With about as little fanfare as when it began, the Great Philadelphia Public Defender Boycott of 2012 is about to end. The rebellion began in June, when the Defender Association of Philadelphia, an independent nonprofit that holds a contract with the city to defend indigent clients, declared that as of July it would no longer staff three courtrooms in the city’s Criminal Justice Center. That forced the city to hire (more expensive) court-appointed private attorneys as replacements and threw the court, by various accounts, into a state of disruption: Instead of a single public defender being able to oversee cases in a single courtroom, judges and court staff were forced to keep track of perhaps a dozen attorneys scurrying around the building. Accusations followed: Public defenders who contacted City Paper worried that clients weren’t getting the quality of representation they deserved; court-appointed attorneys shot back that the Defender Association had abandoned its post and that the city’s habit of untimely payment for their services put them in a bind, too.

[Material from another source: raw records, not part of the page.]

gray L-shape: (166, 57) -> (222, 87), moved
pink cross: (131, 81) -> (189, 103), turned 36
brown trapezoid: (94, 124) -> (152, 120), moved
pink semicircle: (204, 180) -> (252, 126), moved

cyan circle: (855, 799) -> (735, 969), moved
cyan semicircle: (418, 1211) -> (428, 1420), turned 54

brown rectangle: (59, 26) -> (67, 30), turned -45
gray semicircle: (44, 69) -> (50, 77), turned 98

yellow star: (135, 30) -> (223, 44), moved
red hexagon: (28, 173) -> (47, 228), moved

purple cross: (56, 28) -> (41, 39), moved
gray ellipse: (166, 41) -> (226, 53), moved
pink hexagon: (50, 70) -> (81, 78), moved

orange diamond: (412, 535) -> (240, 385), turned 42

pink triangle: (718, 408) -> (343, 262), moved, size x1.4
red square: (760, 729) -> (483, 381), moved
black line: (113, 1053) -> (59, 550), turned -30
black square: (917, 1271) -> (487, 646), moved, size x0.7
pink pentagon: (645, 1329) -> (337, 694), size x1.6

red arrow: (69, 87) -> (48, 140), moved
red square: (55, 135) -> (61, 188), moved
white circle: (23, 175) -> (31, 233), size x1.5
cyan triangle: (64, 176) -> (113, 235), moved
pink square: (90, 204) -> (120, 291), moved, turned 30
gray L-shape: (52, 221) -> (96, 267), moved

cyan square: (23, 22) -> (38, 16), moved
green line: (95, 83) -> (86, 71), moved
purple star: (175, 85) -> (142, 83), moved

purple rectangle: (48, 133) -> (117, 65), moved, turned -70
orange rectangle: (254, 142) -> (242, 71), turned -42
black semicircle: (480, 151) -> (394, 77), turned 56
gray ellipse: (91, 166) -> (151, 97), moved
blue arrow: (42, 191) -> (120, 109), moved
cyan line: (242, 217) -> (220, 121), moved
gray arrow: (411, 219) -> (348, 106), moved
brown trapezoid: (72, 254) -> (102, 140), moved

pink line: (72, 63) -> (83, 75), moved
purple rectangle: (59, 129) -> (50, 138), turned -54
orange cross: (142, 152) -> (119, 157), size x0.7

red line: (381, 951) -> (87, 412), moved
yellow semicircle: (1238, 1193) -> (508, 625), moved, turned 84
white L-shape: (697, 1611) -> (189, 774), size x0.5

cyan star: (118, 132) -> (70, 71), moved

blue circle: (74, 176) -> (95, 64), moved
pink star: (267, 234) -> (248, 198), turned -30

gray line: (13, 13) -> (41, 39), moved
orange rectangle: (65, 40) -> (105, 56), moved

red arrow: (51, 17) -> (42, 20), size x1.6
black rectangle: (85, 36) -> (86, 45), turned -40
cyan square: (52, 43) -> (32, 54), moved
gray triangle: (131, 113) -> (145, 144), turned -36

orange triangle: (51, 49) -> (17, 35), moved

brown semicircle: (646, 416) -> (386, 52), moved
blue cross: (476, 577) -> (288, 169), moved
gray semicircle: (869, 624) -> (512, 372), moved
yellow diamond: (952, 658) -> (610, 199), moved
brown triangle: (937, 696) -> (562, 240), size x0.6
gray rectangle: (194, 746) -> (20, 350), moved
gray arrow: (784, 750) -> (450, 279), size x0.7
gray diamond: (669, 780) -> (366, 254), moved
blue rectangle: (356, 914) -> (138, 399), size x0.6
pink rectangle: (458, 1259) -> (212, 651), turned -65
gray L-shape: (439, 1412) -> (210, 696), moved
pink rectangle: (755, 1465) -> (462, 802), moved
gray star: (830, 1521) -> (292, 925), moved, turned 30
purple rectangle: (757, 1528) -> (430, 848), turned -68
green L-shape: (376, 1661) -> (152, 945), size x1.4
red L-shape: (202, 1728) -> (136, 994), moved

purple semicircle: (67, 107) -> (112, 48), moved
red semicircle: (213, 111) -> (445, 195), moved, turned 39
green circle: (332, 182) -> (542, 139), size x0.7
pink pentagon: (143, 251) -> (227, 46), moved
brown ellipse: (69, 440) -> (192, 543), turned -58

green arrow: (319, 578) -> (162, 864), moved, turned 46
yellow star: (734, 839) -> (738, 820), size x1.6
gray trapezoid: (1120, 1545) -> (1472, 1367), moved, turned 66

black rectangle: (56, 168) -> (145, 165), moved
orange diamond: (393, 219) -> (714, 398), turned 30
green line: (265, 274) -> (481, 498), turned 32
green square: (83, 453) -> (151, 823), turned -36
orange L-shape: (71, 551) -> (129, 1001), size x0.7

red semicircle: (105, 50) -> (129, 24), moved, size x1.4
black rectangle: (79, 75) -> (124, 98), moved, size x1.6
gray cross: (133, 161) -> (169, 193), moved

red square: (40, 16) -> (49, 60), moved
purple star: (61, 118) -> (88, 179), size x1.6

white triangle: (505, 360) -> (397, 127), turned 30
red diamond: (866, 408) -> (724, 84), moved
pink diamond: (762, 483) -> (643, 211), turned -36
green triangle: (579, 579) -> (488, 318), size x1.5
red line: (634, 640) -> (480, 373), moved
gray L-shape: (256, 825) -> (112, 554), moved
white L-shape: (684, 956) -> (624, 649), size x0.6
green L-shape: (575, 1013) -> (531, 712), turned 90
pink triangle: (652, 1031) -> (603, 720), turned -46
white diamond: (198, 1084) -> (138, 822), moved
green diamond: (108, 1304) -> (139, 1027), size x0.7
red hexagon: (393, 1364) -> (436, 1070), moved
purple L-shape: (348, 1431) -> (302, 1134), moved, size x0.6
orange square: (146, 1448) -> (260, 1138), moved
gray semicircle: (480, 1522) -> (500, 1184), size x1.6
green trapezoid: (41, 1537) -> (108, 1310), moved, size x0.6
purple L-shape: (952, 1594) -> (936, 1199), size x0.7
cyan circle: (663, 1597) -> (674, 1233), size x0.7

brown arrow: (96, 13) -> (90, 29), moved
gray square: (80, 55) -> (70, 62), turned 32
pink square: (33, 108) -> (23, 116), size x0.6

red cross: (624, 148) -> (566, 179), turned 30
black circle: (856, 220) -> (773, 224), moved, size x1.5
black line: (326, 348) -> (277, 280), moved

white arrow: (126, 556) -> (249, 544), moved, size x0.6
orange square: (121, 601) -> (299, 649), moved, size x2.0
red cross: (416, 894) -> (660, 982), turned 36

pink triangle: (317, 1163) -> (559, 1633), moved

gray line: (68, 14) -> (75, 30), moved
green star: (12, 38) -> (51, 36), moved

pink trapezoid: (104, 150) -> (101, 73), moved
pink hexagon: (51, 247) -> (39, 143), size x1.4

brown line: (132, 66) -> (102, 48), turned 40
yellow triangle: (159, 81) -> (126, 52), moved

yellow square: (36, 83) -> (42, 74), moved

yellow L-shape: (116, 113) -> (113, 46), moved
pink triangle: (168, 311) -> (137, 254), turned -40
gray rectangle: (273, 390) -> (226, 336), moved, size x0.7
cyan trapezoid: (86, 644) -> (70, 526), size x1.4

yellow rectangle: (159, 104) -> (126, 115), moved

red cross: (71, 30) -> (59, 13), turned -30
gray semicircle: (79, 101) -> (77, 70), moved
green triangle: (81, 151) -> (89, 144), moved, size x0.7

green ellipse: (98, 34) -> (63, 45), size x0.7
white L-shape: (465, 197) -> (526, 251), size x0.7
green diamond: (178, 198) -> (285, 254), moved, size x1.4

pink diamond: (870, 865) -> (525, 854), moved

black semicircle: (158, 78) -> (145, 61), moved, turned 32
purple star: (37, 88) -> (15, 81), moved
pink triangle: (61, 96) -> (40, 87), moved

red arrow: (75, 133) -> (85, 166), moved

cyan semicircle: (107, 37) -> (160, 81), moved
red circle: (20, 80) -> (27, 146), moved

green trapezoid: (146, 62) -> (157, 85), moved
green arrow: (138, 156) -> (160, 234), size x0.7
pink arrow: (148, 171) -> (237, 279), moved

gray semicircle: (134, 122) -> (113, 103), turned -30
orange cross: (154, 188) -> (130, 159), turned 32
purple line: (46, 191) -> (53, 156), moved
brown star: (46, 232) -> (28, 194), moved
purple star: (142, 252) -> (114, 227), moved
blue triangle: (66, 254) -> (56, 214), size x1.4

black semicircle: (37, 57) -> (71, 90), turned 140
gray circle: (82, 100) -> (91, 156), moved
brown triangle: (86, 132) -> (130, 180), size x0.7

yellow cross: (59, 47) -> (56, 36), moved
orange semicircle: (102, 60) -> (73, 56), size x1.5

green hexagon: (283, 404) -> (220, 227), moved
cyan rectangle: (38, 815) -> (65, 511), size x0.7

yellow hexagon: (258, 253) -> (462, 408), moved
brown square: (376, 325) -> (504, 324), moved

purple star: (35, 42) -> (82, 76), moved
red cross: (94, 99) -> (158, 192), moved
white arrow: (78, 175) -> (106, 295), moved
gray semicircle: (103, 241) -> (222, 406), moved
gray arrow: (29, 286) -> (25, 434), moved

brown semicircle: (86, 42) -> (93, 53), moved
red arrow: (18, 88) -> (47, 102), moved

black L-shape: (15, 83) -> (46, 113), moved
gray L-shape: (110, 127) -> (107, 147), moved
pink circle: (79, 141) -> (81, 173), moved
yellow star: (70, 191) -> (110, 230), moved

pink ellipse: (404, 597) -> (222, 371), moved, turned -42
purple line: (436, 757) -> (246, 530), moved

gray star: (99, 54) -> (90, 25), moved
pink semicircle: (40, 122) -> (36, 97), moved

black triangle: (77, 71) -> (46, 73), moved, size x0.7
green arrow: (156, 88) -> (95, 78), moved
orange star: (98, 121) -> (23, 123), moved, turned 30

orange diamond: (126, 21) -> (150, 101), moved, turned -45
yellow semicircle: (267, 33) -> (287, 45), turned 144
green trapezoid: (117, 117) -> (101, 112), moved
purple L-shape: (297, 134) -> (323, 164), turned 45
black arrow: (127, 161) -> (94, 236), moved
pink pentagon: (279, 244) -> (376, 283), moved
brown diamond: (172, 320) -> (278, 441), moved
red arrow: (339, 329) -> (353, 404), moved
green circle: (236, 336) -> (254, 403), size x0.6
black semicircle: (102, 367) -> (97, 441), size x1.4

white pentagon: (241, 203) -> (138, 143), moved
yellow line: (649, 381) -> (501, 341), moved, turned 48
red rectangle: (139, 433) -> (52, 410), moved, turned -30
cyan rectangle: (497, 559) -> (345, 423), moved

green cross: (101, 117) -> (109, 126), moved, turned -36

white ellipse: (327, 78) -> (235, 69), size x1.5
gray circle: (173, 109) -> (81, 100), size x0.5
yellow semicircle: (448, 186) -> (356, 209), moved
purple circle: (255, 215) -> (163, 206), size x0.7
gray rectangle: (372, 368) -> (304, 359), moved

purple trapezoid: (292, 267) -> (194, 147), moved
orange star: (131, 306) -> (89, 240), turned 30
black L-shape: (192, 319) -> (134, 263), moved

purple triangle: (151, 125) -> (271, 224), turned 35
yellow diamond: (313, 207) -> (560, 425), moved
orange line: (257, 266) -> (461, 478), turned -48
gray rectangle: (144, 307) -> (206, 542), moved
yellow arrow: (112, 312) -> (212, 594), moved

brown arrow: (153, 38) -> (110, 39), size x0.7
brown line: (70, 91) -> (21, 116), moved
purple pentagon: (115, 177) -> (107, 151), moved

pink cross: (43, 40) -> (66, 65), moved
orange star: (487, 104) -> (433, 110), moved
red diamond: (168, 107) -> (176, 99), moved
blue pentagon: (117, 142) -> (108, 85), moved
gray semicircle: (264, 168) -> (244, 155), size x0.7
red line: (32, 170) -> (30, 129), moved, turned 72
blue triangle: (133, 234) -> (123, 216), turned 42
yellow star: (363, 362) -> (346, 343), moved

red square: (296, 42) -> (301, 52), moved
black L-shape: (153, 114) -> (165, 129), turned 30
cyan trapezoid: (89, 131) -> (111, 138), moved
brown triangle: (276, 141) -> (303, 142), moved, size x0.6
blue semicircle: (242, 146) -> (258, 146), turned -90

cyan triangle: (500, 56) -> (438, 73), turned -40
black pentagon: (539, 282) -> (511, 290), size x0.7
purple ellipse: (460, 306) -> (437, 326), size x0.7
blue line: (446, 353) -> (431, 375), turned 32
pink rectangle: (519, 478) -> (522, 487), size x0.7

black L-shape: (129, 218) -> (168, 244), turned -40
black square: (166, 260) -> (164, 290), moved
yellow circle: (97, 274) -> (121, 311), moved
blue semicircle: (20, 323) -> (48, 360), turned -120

The reason for the boycott was simple. Although you might not have gleaned it from a glowing Daily News article about assistant district attorneys who work night jobs to pad their incomes — which didn’t mention the simultaneous defenders’ boycott over wages, or the fact, as reported by the Inquirer, that public defenders with seven years on the job make around $13,500 less than similarly experienced district attorneys — the Defender Association hasn’t gotten a raise from the city in five years. Its staffing had fallen to unsustainable levels, says First Assistant Defender Charles Cunningham, and its attrition rate — driven, Cunningham says, in part by the promise of no raises for attorneys who stick around — meant things were only getting worse. But, says Cunningham, the city and the Defender Association have reached an agreement: The city will kick in enough funding to restore eight positions and, by the end of October, the defenders will be back in the courtrooms.
It does not appear to be much of a cause for celebration. “The attrition is occurring at a rate that is frankly frightening,” Cunningham says. “There need to be qualified people on both sides of the equation.”